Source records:
=== Begin Enclosure ===
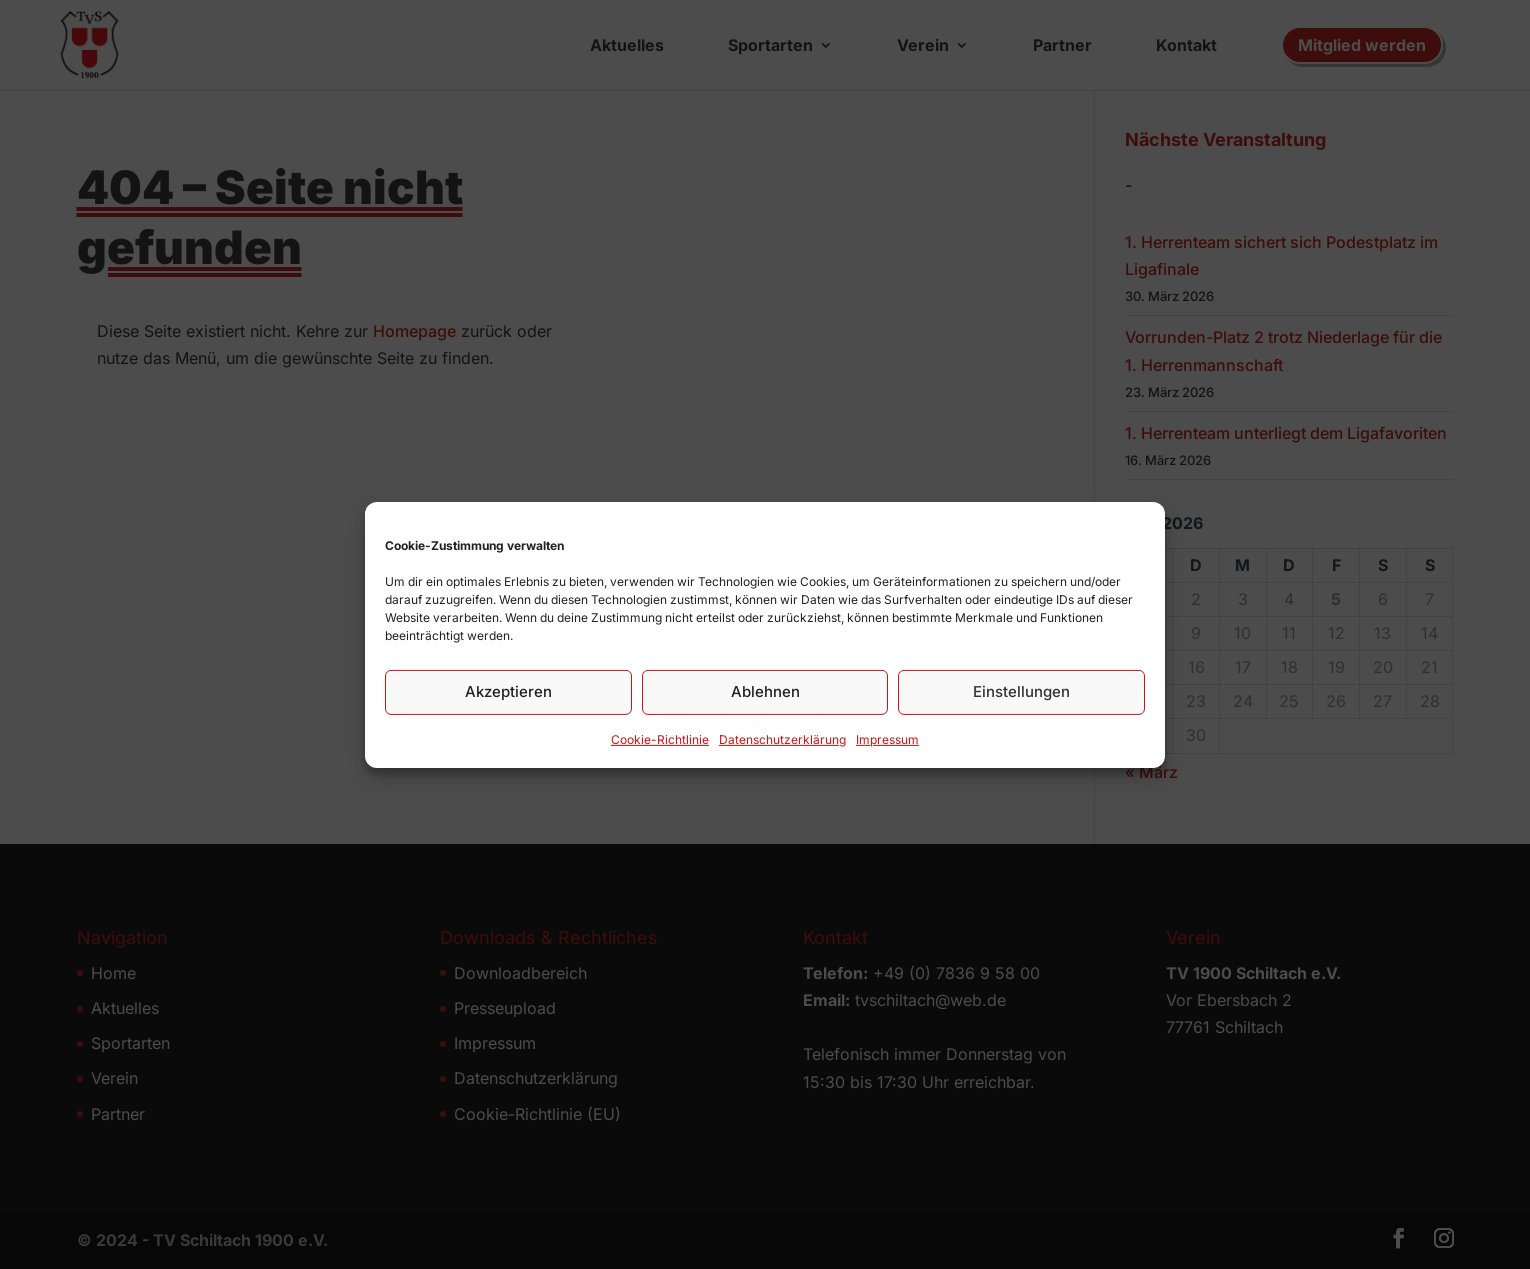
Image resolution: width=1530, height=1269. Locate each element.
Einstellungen (1021, 691)
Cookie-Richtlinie (660, 739)
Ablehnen (765, 691)
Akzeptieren (508, 691)
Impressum (887, 739)
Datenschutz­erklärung (782, 739)
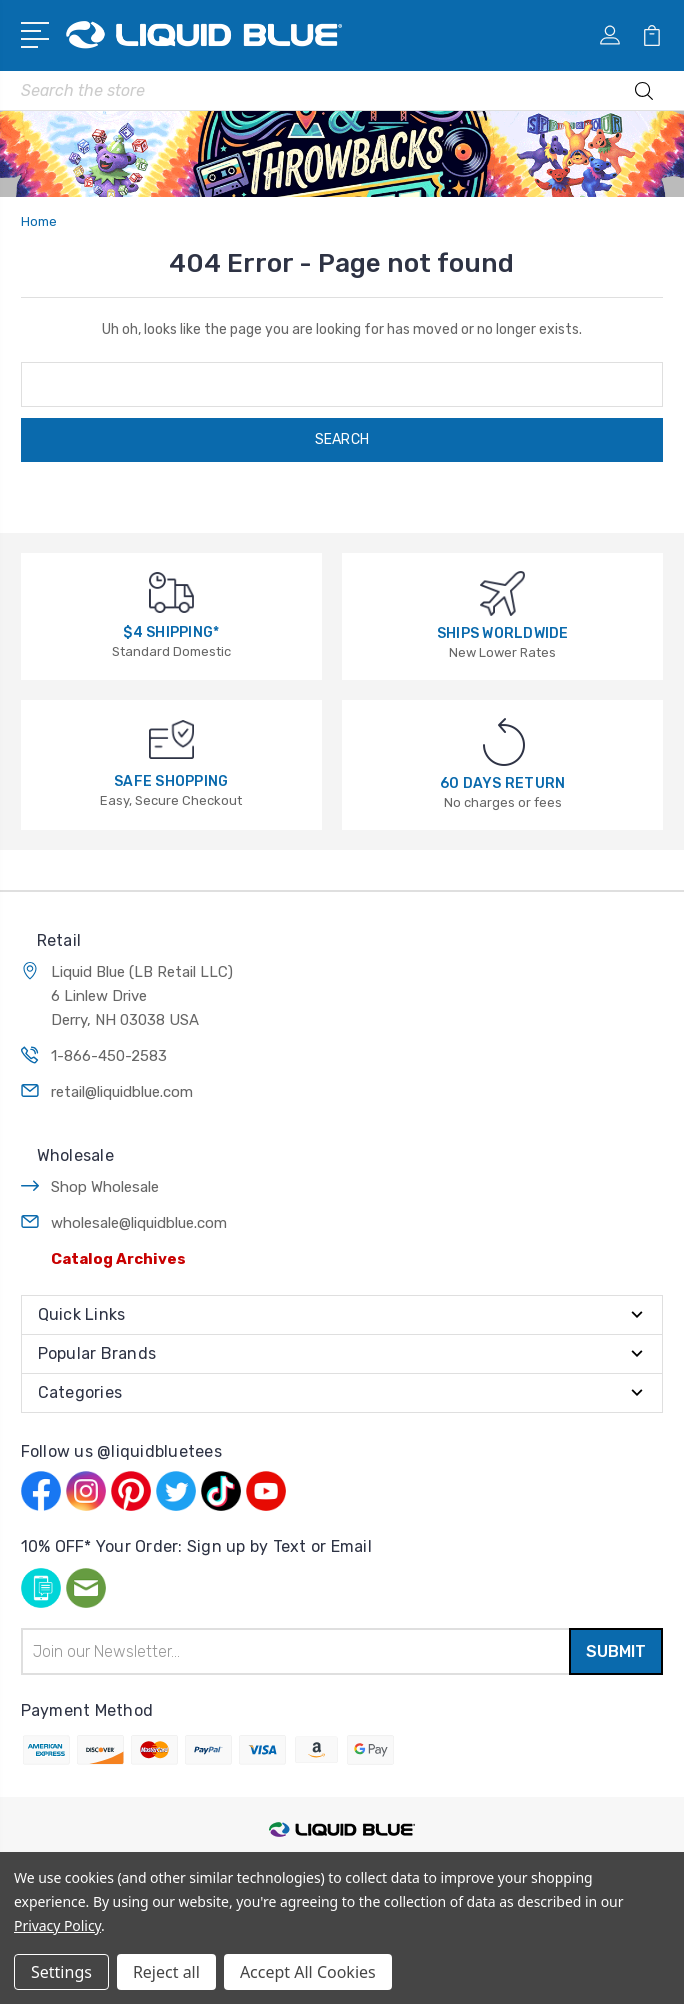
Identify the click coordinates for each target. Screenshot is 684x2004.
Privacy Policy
=== End Enclosure ===
Please reproduce the closing stretch of the records, from the line with "Identify the click" through the last line, exactly as it stands.

Identify the click coordinates for each target. Screenshot is 684x2004.
Privacy Policy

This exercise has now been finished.